- [About this task]: Without including any picture, write out the entries exactly as they stand.

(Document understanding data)
-*-*-

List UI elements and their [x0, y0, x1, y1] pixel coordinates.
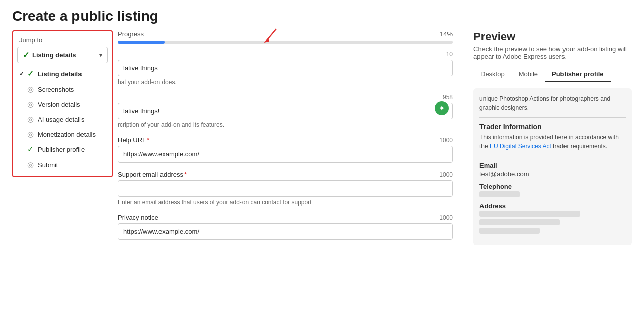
preview-card: unique Photoshop Actions for photographe… [473, 88, 632, 245]
completed-icon: ✓ [27, 69, 34, 78]
field-header: Support email address* 1000 [118, 171, 453, 178]
circle-icon: ◎ [27, 130, 34, 139]
tab-publisher-profile[interactable]: Publisher profile [545, 67, 611, 82]
description-field-section: 10 hat your add-on does. [118, 51, 453, 86]
preview-card-text: unique Photoshop Actions for photographe… [479, 94, 626, 112]
telephone-row: Telephone [479, 183, 626, 197]
textarea-wrapper: ✦ [118, 103, 453, 119]
sidebar-item-publisher-profile[interactable]: ✓ Publisher profile [13, 142, 112, 157]
page-title: Create a public listing [12, 8, 632, 24]
help-url-count: 1000 [439, 137, 453, 144]
help-url-section: Help URL* 1000 [118, 136, 453, 163]
help-url-input[interactable] [118, 146, 453, 163]
circle-icon: ◎ [27, 85, 34, 94]
address-blurred-3 [479, 228, 540, 234]
progress-label: Progress [118, 30, 144, 38]
circle-icon: ◎ [27, 115, 34, 124]
description-count: 10 [446, 51, 453, 58]
jump-to-panel: Jump to ✓ Listing details ▾ ✓ ✓ Listing … [12, 30, 113, 177]
support-email-label: Support email address* [118, 171, 187, 178]
svg-marker-1 [264, 38, 269, 43]
progress-bar [118, 41, 453, 44]
eu-digital-link[interactable]: EU Digital Services Act [490, 143, 551, 150]
ai-icon[interactable]: ✦ [435, 101, 449, 115]
sidebar-item-submit[interactable]: ◎ Submit [13, 157, 112, 172]
privacy-notice-count: 1000 [439, 214, 453, 221]
trader-section: Trader Information This information is p… [479, 123, 626, 151]
chevron-down-icon: ▾ [99, 52, 102, 59]
progress-bar-fill [118, 41, 165, 44]
description-hint: hat your add-on does. [118, 78, 453, 86]
trader-text: This information is provided here in acc… [479, 133, 626, 151]
email-label: Email [479, 162, 626, 169]
preview-subtitle: Check the preview to see how your add-on… [473, 45, 632, 60]
support-email-section: Support email address* 1000 Enter an ema… [118, 171, 453, 206]
preview-title: Preview [473, 30, 632, 43]
support-email-count: 1000 [439, 171, 453, 178]
sidebar-item-ai-usage[interactable]: ◎ AI usage details [13, 112, 112, 127]
sidebar-item-listing-details[interactable]: ✓ ✓ Listing details [13, 66, 112, 82]
privacy-notice-input[interactable] [118, 223, 453, 240]
address-blurred-1 [479, 211, 580, 217]
preview-tabs: Desktop Mobile Publisher profile [473, 67, 632, 82]
main-content: Progress 14% 10 [118, 30, 461, 320]
email-row: Email test@adobe.com [479, 162, 626, 178]
address-blurred-2 [479, 219, 560, 225]
jump-to-dropdown[interactable]: ✓ Listing details ▾ [17, 47, 108, 63]
description-input[interactable] [118, 60, 453, 76]
support-email-hint: Enter an email address that users of you… [118, 199, 453, 206]
telephone-label: Telephone [479, 183, 626, 190]
sidebar-item-version-details[interactable]: ◎ Version details [13, 97, 112, 112]
email-value: test@adobe.com [479, 170, 626, 178]
divider [479, 117, 626, 118]
privacy-notice-label: Privacy notice [118, 214, 158, 221]
divider [479, 156, 626, 156]
help-url-label: Help URL* [118, 136, 149, 144]
tab-desktop[interactable]: Desktop [473, 67, 512, 82]
field-header: Help URL* 1000 [118, 136, 453, 144]
address-label: Address [479, 202, 626, 210]
sidebar-item-monetization[interactable]: ◎ Monetization details [13, 127, 112, 142]
address-row: Address [479, 202, 626, 234]
long-description-hint: rcription of your add-on and its feature… [118, 121, 453, 128]
long-description-count: 958 [443, 94, 453, 101]
active-check-icon: ✓ [19, 70, 24, 77]
circle-icon: ◎ [27, 100, 34, 109]
long-description-input[interactable] [118, 103, 453, 119]
field-header: 10 [118, 51, 453, 58]
trader-title: Trader Information [479, 123, 626, 131]
progress-arrow [261, 27, 286, 46]
telephone-blurred [479, 191, 520, 197]
support-email-input[interactable] [118, 180, 453, 197]
completed-green-icon: ✓ [27, 145, 34, 154]
progress-percent: 14% [440, 30, 453, 38]
field-header: 958 [118, 94, 453, 101]
field-header: Privacy notice 1000 [118, 214, 453, 221]
preview-panel: Preview Check the preview to see how you… [461, 30, 632, 320]
privacy-notice-section: Privacy notice 1000 [118, 214, 453, 240]
circle-icon: ◎ [27, 160, 34, 169]
tab-mobile[interactable]: Mobile [512, 67, 545, 82]
jump-to-label: Jump to [13, 35, 112, 47]
jump-to-dropdown-label: ✓ Listing details [23, 50, 76, 60]
sidebar-item-screenshots[interactable]: ◎ Screenshots [13, 82, 112, 97]
long-description-field-section: 958 ✦ rcription of your add-on and its f… [118, 94, 453, 128]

-*-*-

- [Answer for the task]:
List UI elements and their [x0, y0, x1, y1] pixel coordinates.
preview-card: unique Photoshop Actions for photographe… [473, 88, 632, 245]
completed-icon: ✓ [27, 69, 34, 78]
field-header: Support email address* 1000 [118, 171, 453, 178]
circle-icon: ◎ [27, 130, 34, 139]
tab-publisher-profile[interactable]: Publisher profile [545, 67, 611, 82]
description-field-section: 10 hat your add-on does. [118, 51, 453, 86]
preview-card-text: unique Photoshop Actions for photographe… [479, 94, 626, 112]
telephone-row: Telephone [479, 183, 626, 197]
textarea-wrapper: ✦ [118, 103, 453, 119]
sidebar-item-publisher-profile[interactable]: ✓ Publisher profile [13, 142, 112, 157]
page-title: Create a public listing [12, 8, 632, 24]
help-url-count: 1000 [439, 137, 453, 144]
help-url-section: Help URL* 1000 [118, 136, 453, 163]
help-url-input[interactable] [118, 146, 453, 163]
circle-icon: ◎ [27, 85, 34, 94]
address-blurred-3 [479, 228, 540, 234]
progress-label: Progress [118, 30, 144, 38]
circle-icon: ◎ [27, 115, 34, 124]
description-count: 10 [446, 51, 453, 58]
jump-to-panel: Jump to ✓ Listing details ▾ ✓ ✓ Listing … [12, 30, 113, 177]
support-email-label: Support email address* [118, 171, 187, 178]
svg-marker-1 [264, 38, 269, 43]
progress-bar [118, 41, 453, 44]
eu-digital-link[interactable]: EU Digital Services Act [490, 143, 551, 150]
ai-icon[interactable]: ✦ [435, 101, 449, 115]
sidebar-item-submit[interactable]: ◎ Submit [13, 157, 112, 172]
privacy-notice-count: 1000 [439, 214, 453, 221]
trader-section: Trader Information This information is p… [479, 123, 626, 151]
chevron-down-icon: ▾ [99, 52, 102, 59]
progress-bar-fill [118, 41, 165, 44]
description-hint: hat your add-on does. [118, 78, 453, 86]
trader-text: This information is provided here in acc… [479, 133, 626, 151]
email-label: Email [479, 162, 626, 169]
preview-subtitle: Check the preview to see how your add-on… [473, 45, 632, 60]
support-email-section: Support email address* 1000 Enter an ema… [118, 171, 453, 206]
preview-title: Preview [473, 30, 632, 43]
support-email-count: 1000 [439, 171, 453, 178]
sidebar-item-ai-usage[interactable]: ◎ AI usage details [13, 112, 112, 127]
sidebar-item-listing-details[interactable]: ✓ ✓ Listing details [13, 66, 112, 82]
privacy-notice-input[interactable] [118, 223, 453, 240]
address-blurred-1 [479, 211, 580, 217]
preview-tabs: Desktop Mobile Publisher profile [473, 67, 632, 82]
main-content: Progress 14% 10 [118, 30, 461, 320]
email-row: Email test@adobe.com [479, 162, 626, 178]
address-blurred-2 [479, 219, 560, 225]
jump-to-dropdown[interactable]: ✓ Listing details ▾ [17, 47, 108, 63]
description-input[interactable] [118, 60, 453, 76]
support-email-hint: Enter an email address that users of you… [118, 199, 453, 206]
telephone-label: Telephone [479, 183, 626, 190]
sidebar-item-version-details[interactable]: ◎ Version details [13, 97, 112, 112]
email-value: test@adobe.com [479, 170, 626, 178]
divider [479, 117, 626, 118]
privacy-notice-label: Privacy notice [118, 214, 158, 221]
divider [479, 156, 626, 156]
help-url-label: Help URL* [118, 136, 149, 144]
tab-desktop[interactable]: Desktop [473, 67, 512, 82]
field-header: Help URL* 1000 [118, 136, 453, 144]
address-label: Address [479, 202, 626, 210]
sidebar-item-monetization[interactable]: ◎ Monetization details [13, 127, 112, 142]
address-row: Address [479, 202, 626, 234]
long-description-hint: rcription of your add-on and its feature… [118, 121, 453, 128]
long-description-count: 958 [443, 94, 453, 101]
active-check-icon: ✓ [19, 70, 24, 77]
circle-icon: ◎ [27, 100, 34, 109]
long-description-input[interactable] [118, 103, 453, 119]
field-header: 10 [118, 51, 453, 58]
trader-title: Trader Information [479, 123, 626, 131]
progress-arrow [261, 27, 286, 46]
telephone-blurred [479, 191, 520, 197]
support-email-input[interactable] [118, 180, 453, 197]
completed-green-icon: ✓ [27, 145, 34, 154]
progress-percent: 14% [440, 30, 453, 38]
field-header: 958 [118, 94, 453, 101]
field-header: Privacy notice 1000 [118, 214, 453, 221]
preview-panel: Preview Check the preview to see how you… [461, 30, 632, 320]
privacy-notice-section: Privacy notice 1000 [118, 214, 453, 240]
circle-icon: ◎ [27, 160, 34, 169]
tab-mobile[interactable]: Mobile [512, 67, 545, 82]
jump-to-label: Jump to [13, 35, 112, 47]
jump-to-dropdown-label: ✓ Listing details [23, 50, 76, 60]
sidebar-item-screenshots[interactable]: ◎ Screenshots [13, 82, 112, 97]
long-description-field-section: 958 ✦ rcription of your add-on and its f… [118, 94, 453, 128]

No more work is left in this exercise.